Barclay James Harvest is a British rock band specialising in Symphonic/Melodic Rock with folk/progressive/classical influences. The band was founded in Saddleworth, a civil parish now in the Metropolitan Borough of Oldham, in September 1966 by John Lees, Les Holroyd, Stuart "Woolly" Wolstenholme, and Mel Pritchard (1948-2004).

After signing with EMI's Parlophone in the UK for one single in early 1968, they were eventually moved to the more progressively inclined label of Harvest. Their debut album was released in mid 1970 to positive reviews, but few sales. Their second album Once Again gained more favourable reviews, and the tour that followed was conducted with a full orchestra under the guidance of Robert John Godfrey. Their third album Barclay James Harvest and Other Short Stories was an even greater achievement, though Martyn Ford was brought in to supervise the orchestral work after Robert John Godfrey departed due to writing issues behind one of the group's most eternally popular tracks "Mockingbird" from Once Again. By the time of their fourth album, Baby James Harvest, in 1972, the pressures of touring were beginning to have an impact on the band, and the album's inconsistency was noticed by both fans and critics alike.

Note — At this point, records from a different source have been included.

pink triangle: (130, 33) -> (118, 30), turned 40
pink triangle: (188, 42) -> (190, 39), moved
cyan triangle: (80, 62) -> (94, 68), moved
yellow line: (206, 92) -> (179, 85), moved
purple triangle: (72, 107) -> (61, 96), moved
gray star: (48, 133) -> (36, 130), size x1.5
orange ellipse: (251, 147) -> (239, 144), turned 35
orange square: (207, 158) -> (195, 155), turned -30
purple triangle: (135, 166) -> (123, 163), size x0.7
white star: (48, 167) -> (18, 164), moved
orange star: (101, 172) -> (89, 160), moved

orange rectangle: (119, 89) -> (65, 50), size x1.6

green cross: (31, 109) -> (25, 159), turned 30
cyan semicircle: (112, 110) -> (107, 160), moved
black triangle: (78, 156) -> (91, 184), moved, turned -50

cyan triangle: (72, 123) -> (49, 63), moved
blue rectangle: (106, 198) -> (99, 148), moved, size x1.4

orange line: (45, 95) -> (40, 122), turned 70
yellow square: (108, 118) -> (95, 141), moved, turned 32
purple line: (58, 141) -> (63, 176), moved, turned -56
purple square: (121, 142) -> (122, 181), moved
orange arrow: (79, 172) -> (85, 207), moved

After this album, they departed from EMI, and signed to Polydor, the move immediately resulting in greater sales. The next album, Everyone Is Everybody Else (1974), is viewed by many as their artistic high point. The album being played extensively on Radio Caroline, and later appearing in their Top 100 All Time Albums Chart. It also led to the band being invited to a BBC Radio 1 session for John Peel. The double live album, Barclay James Harvest Live, which followed in late 1974, built upon their solid fanbase, and was the first to chart in the UK, reaching #40. Time Honoured Ghosts (1975), recorded in the USA, followed and this also charted in the UK reaching #32. Octoberon followed in '76 and reached #19 in the UK. They finally broke into the mainstream European market with their 1977 set Gone to Earth containing the ironic "Poor Man's Moody Blues"; a title they were given by many critics in the early 70s.
Woolly Wolstenholme – whose mellotron playing was a trademark of the band's sound in the 70s – left in 1979 after the album XII. Woolly pursued a short solo career fronting Maestoso, before retiring from the music business to pursue farming.

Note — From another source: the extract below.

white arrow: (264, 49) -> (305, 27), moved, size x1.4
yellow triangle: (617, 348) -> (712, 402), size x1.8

The remaining three members continued. At the height of their success, they played a free concert in front of the Reichstag in West Berlin (Germany), with an estimated attendance of 250,000 people (30 August 1980). They were also the first Western rock band to play an open-air concert in pre-Glasnost East Germany, playing in Treptower Park, East Berlin on 14 July 1987 to a 170,000+ audience.

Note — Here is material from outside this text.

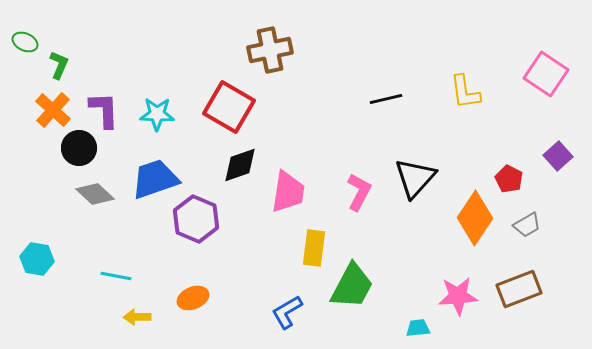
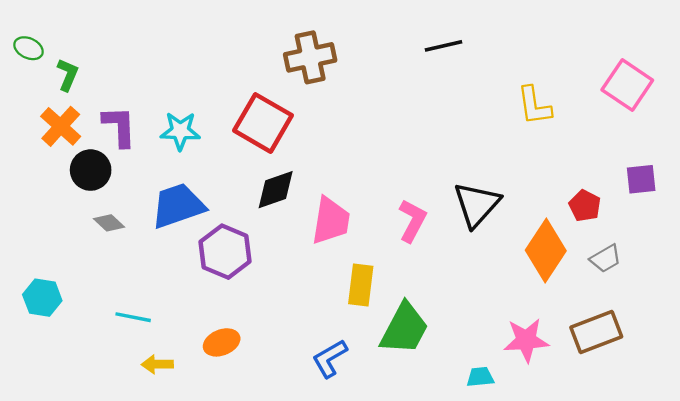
black line: (386, 99) -> (443, 46), moved
purple square: (558, 156) -> (641, 179), turned 36
gray diamond: (95, 194) -> (109, 223), size x0.7

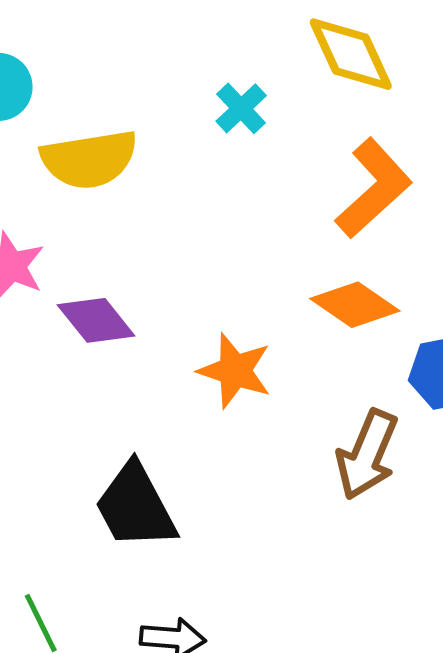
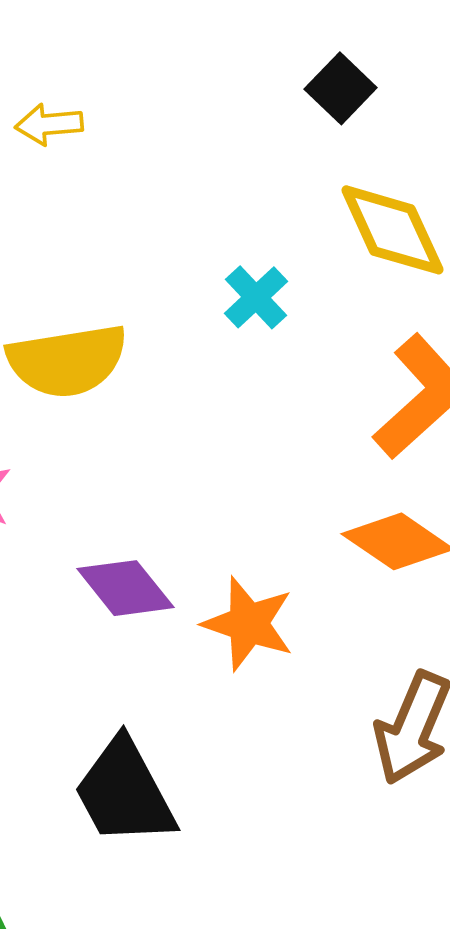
purple diamond: (96, 320) -> (125, 588), moved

The band continued as a threesome, with regular guest musicians supporting, until 1998. One album, Welcome to the Show, released in 1990, was released under the abbreviated name BJH. However, due to criticism from fans, the full Barclay James Harvest name was restored, albeit with the inclusion of the BJH moniker.
In 1998, musical differences in the band saw the three members agree to take a sabbatical. John Lees subsequently released an album mixing new songs and BJH classics, entitled Nexus, under the band name "Barclay James Harvest through the eyes of John Lees". Woolly Wolstenholme played in (and composed for) this band, subsequently resurrecting Maestoso to record and tour with new material, as well as back-catalogue favourites. Les Holroyd and Mel Pritchard teamed up to record under the name "Barclay James Harvest featuring Les Holroyd". Lees and Wolstenholme recently (2006/7) toured under the slightly modified band title "John Lees' Barclay James Harvest"
Mel Pritchard died suddenly of a heart attack in early 2004.
All three "derivatives" of the original Barclay James Harvest lineup continue to record and tour, and enjoy ongoing popularity, particularly in Germany, France, and Switzerland.